Распахнутые окна задернуты гардинами, тяжелую материю шевелит ветерок, шелестит нотами на пюпитре пианино — единственной основательной вещи в комнате, вся остальная мебель легкая, эфемерная, и ее мало. Ни уличной жары, ни шумной тесноты блочных квартир.
— Вы хромаете, доктор? Сейчас же разуйтесь, немедленно!
Наримантас неуклюже расшнуровывает ботинки, сует свои горящие ступни в огромные шлепанцы, явно принадлежащие здоровенному мужику. От них тоже уютно, как и от всего в этой прохладной, затененной квартирке. Ох, предупреждала Нямуните: остерегайся коварства, капкана остерегайся!
— Мучение летом с мозолями… Садитесь поудобнее, вытяните ноги… Да не стесняйтесь же!
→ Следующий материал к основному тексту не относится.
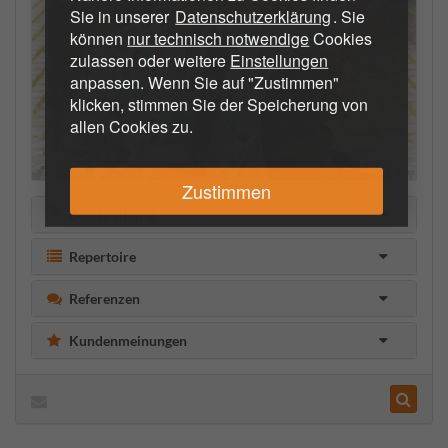
Sie in unserer
Datenschutzerklärung
. Sie
können
nur technisch notwendige
Cookies
zulassen oder weitere
Einstellungen
anpassen. Wenn Sie auf "Zustimmen"
klicken, stimmen Sie der Speicherung von
allen Cookies zu.
Zustimmen
Beschreibung
Repertoire
Referenzen
Kundenmeinungen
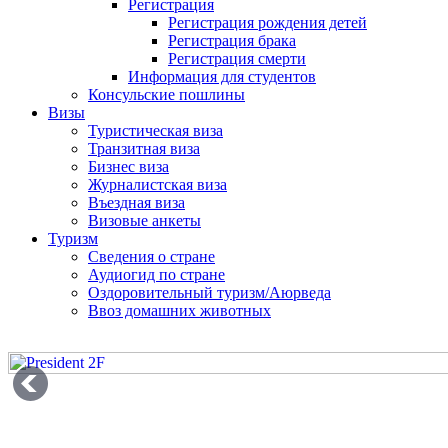
Регистрация
Регистрация рождения детей
Регистрация брака
Регистрация смерти
Информация для студентов
Консульские пошлины
Визы
Туристическая виза
Транзитная виза
Бизнес виза
Журналистская виза
Въездная виза
Визовые анкеты
Туризм
Сведения о стране
Аудиогид по стране
Оздоровительный туризм/Аюрведа
Ввоз домашних животных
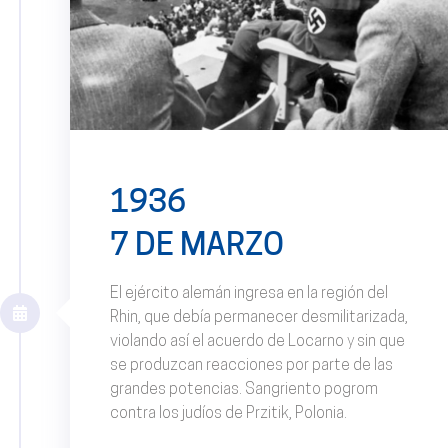
1936
7 DE MARZO
El ejército alemán ingresa en la región del
Rhin, que debía permanecer desmilitarizada,
violando así el acuerdo de Locarno y sin que
se produzcan reacciones por parte de las
grandes potencias. Sangriento pogrom
contra los judíos de Przitik, Polonia.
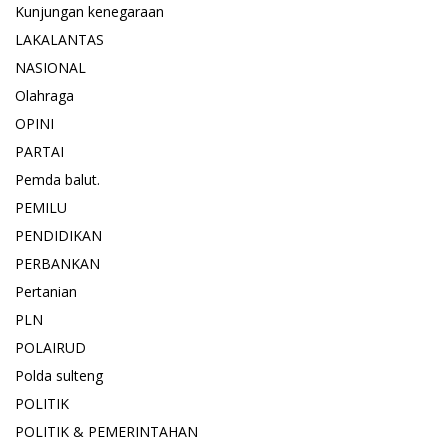
Kunjungan kenegaraan
LAKALANTAS
NASIONAL
Olahraga
OPINI
PARTAI
Pemda balut.
PEMILU
PENDIDIKAN
PERBANKAN
Pertanian
PLN
POLAIRUD
Polda sulteng
POLITIK
POLITIK & PEMERINTAHAN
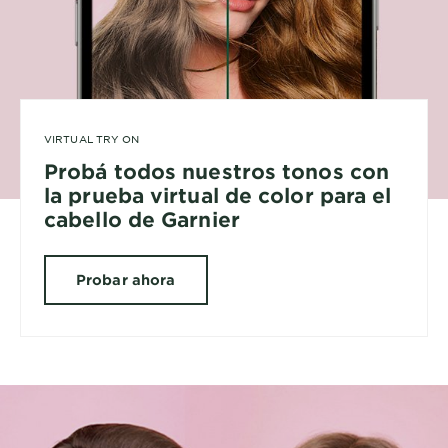
VIRTUAL TRY ON
Probá todos nuestros tonos con
la prueba virtual de color para el
cabello de Garnier
Probar ahora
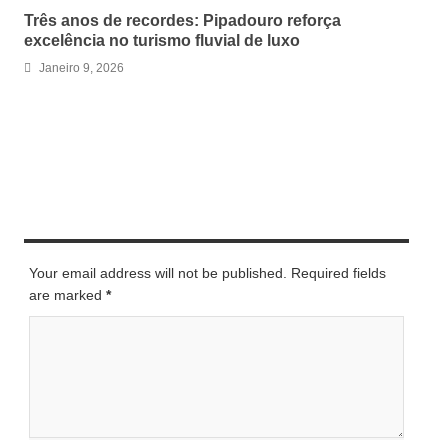
Três anos de recordes: Pipadouro reforça
excelência no turismo fluvial de luxo
Janeiro 9, 2026
LEAVE A REPLY
Your email address will not be published. Required fields
are marked
*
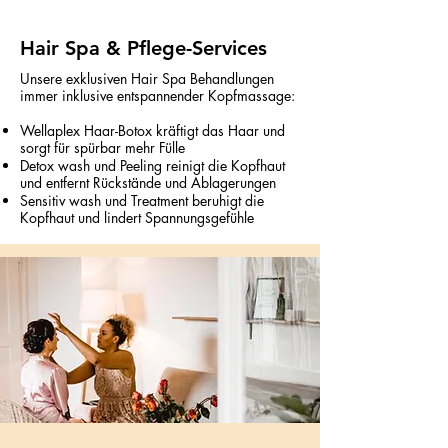
Hair Spa & Pflege-Services
Unsere exklusiven Hair Spa Behandlungen
immer inklusive entspannender Kopfmassage:
Wellaplex Haar-Botox kräftigt das Haar und
sorgt für spürbar mehr Fülle
Detox wash und Peeling reinigt die Kopfhaut
und entfernt Rückstände und Ablagerungen
Sensitiv wash und Treatment beruhigt die
Kopfhaut und lindert Spannungsgefühle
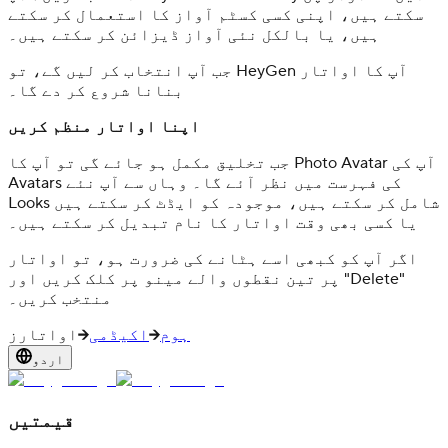
سکتے ہیں، اپنی کسی کسٹم آواز کا استعمال کر سکتے
ہیں، یا بالکل نئی آواز ڈیزائن کر سکتے ہیں۔
جب آپ انتخاب کر لیں گے، تو HeyGen آپ کا اواتار
بنانا شروع کر دے گا۔
اپنا اواتار منظم کریں
جب تخلیق مکمل ہو جائے گی تو آپ کا Photo Avatar آپ کی
Avatars کی فہرست میں نظر آئے گا۔ وہاں سے آپ نئے
Looks شامل کر سکتے ہیں، موجودہ کو ایڈٹ کر سکتے ہیں
یا کسی بھی وقت اواتار کا نام تبدیل کر سکتے ہیں۔
اگر آپ کو کبھی اسے ہٹانے کی ضرورت ہو، تو اواتار
پر تین نقطوں والے مینو پر کلک کریں اور "Delete"
منتخب کریں۔
ہوم
اکیڈمی
اواتارز
اردو
قیمتیں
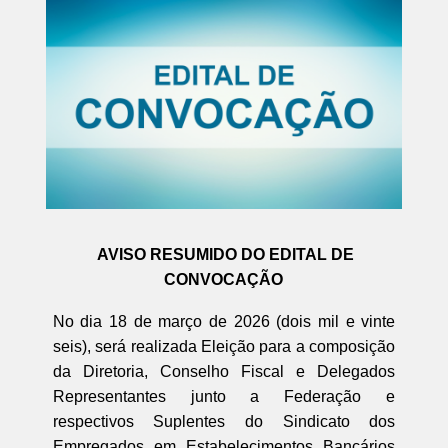
AVISO RESUMIDO DO EDITAL DE
CONVOCAÇÃO
No dia 18 de março de 2026 (dois mil e vinte
seis), será realizada Eleição para a composição
da Diretoria, Conselho Fiscal e Delegados
Representantes junto a Federação e
respectivos Suplentes do Sindicato dos
Empregados em Estabelecimentos Bancários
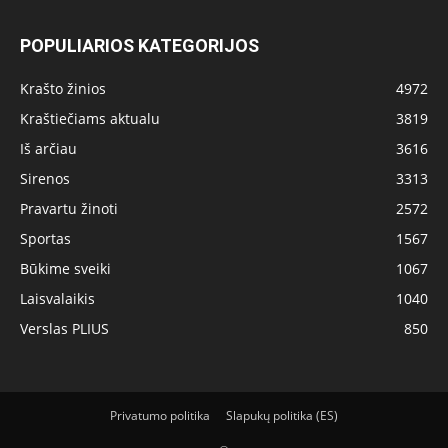
POPULIARIOS KATEGORIJOS
Krašto žinios
4972
Kraštiečiams aktualu
3819
Iš arčiau
3616
Sirenos
3313
Pravartu žinoti
2572
Sportas
1567
Būkime sveiki
1067
Laisvalaikis
1040
Verslas PLIUS
850
Privatumo politika
Slapukų politika (ES)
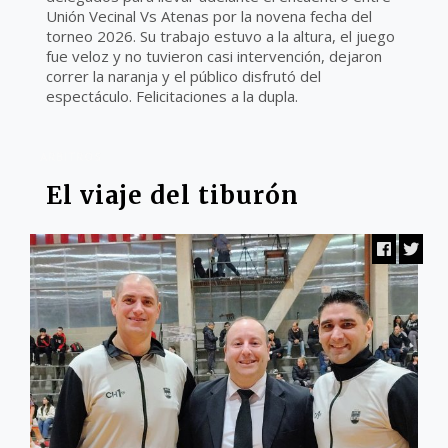
Unión Vecinal Vs Atenas por la novena fecha del
torneo 2026. Su trabajo estuvo a la altura, el juego
fue veloz y no tuvieron casi intervención, dejaron
correr la naranja y el público disfrutó del
espectáculo. Felicitaciones a la dupla.
ARBITROS
El viaje del tiburón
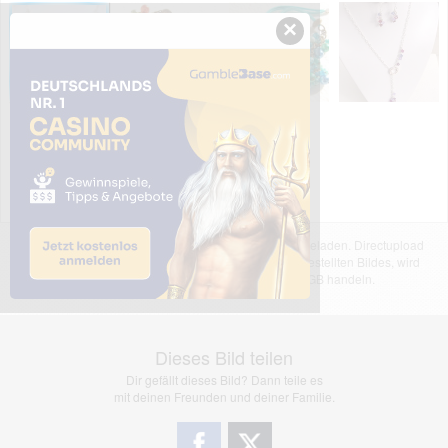
×
Das dargestellte Bild wurde von einem Nutzer hochgeladen. Directupload
übernimmt keinerlei Haftung für den Inhalt des dargestellten Bildes, wird
jedoch bei Verstößen nach §2(3) unserer AGB handeln.
Dieses Bild teilen
Dir gefällt dieses Bild? Dann teile es
mit deinen Freunden und deiner Familie.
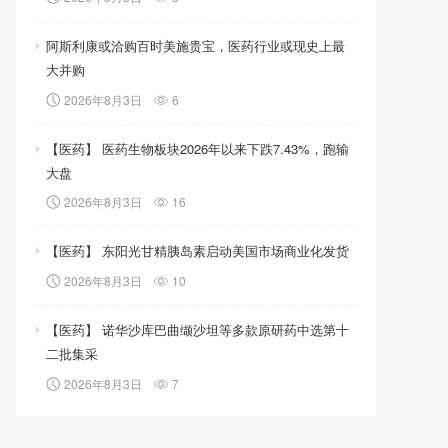
阿斯利康或洽购百时美施贵宝，医药行业或现史上最
大并购
2026年8月3日
6
【医药】 医药生物板块2026年以来下跌7.43%，跑输
大盘
2026年8月3日
16
【医药】 东阳光甘精胰岛素启动美国市场商业化发货
2026年8月3日
10
【医药】 诺华沙库巴曲缬沙坦等多款原研药中选第十
二批集采
2026年8月3日
7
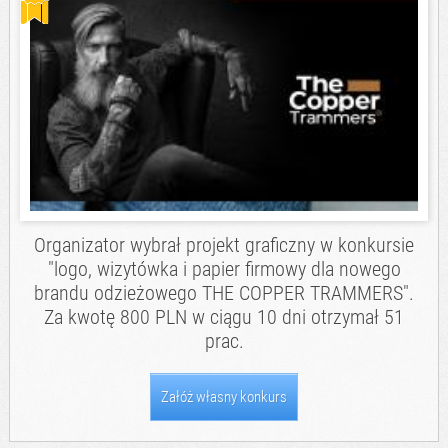
Organizator wybrał projekt graficzny w konkursie
"logo, wizytówka i papier firmowy dla nowego
brandu odzieżowego THE COPPER TRAMMERS".
Za kwotę 800 PLN w ciągu 10 dni otrzymał 51
prac.
Załóż własny konkurs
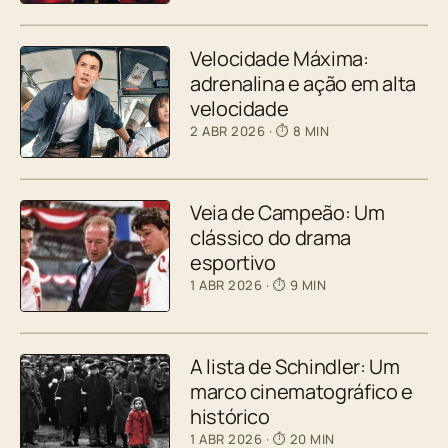
Velocidade Máxima:
adrenalina e ação em alta
velocidade
2 ABR 2026
· ⏱ 8 MIN
Veia de Campeão: Um
clássico do drama
esportivo
1 ABR 2026
· ⏱ 9 MIN
A lista de Schindler: Um
marco cinematográfico e
histórico
1 ABR 2026
· ⏱ 20 MIN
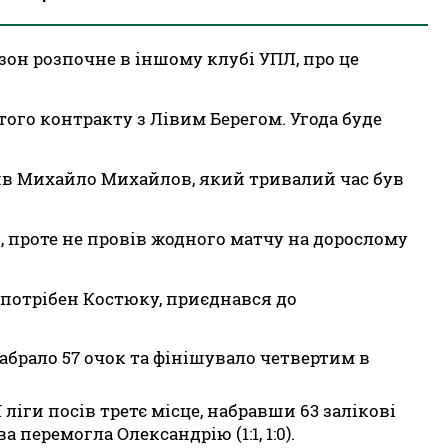
зон розпочне в іншому клубі УПЛ, про це
ого контракту з Лівим Берегом. Угода буде
ив Михайло Михайлов, який тривалий час був
в, проте не провів жодного матчу на дорослому
й потрібен Костюку, приєднався до
абрало 57 очок та фінішувало четвертим в
ліги посів третє місце, набравши 63 залікові
 перемогла Олександрію (1:1, 1:0).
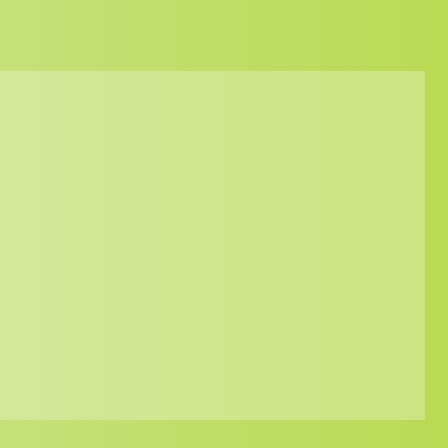
Hochwertige Zutaten
Wir verwenden ausschließlich
frische, lokale Zutaten, um die
Qualität unserer Speisen jeden
Tag auf ein Neues zu
gewährleisten.
Überzeugen Sie sich selbst!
Тонкие, обнаженные до плеч руки с большими следами от прививок оспы мелькают перед глазами Наримантаса, прочно и неловко втиснувшегося в мягкое кресло. Они отталкивают в сторону пустое креслице — свободнее ногам, не правда ли? — придвигают журнальный столик, переставляют терракотовую вазу с белыми гладиолусами, ловко хватают вязание со стопки журналов и прячут в корзиночку, да и корзиночка моментально исчезает. Эти молниеносные руки вяжут? Наримантас удивлен — она так стремительно убрала спицы и моток шерсти, словно на цветастой обложке лежало не начатое вязание, а некая интимная деталь туалета. Между тем руки уже прибирают что-то в другом месте, укладывают, находя и ликвидируя какой-то им одним заметный беспорядок; даже поливают цветы, наполняя квартиру уютным побулькиванием влаги, впитывающейся в землю. Недоверчивому наблюдателю этой сцены приходит в голову, что женщине приятно хозяйничать в присутствии мужчины, пусть и незнакомого. Наримантас с трудом представляет себе, как можно сунуть окурок в пепельницу толстого стекла, подвинутую к нему, — так нежно и ловко коснулись ее пальцы Айсте Зубовайте, когда потянулся он за сигаретой, хотя явился сюда не курить, а уличать и осуждать. Сковывает и удерживает от более решительных действий благодарность — не воспользовалась своей победой, чтобы унизить его, своего врага; ведь кто я ей, если не враг?
— Удивляетесь, доктор? Я ведь по натуре наседка! Мне бы по дому хлопотать да варенье варить… Увы!
Закуривает и она, по комнате поплыл дымок, но руки не успокаиваются, и ему чудится, что Айсте едва сдерживает желание расспросить обо всем, про все узнать и все немедленно решить.
— Спасибо! Да не беспокойтесь вы из-за меня, не утруждайтесь! — Ему хочется остановить метание рук, размягчающих его твердость — твердость еще понадобится, как понадобилась сейчас галантность, от которой он давно отвык.
— Люблю стирать, готовить, полы натирать! Тогда пою, не как перед микрофоном — от души. Очень нравится мне запах воска… А вот запахов сцены — вы не поверите! — запахов пустоты, въевшейся в занавес пыли терпеть не могу… Мучаюсь, пока не преодолею мрачный закулисный холод. Дома все теплое, живое, не правда ли, доктор? Любимые вещи я даже зову по именам, они мне — как друзья. Торшер — Раймонда, пианино — Юозапас… Думаете, разыгрываю? Правду говорю!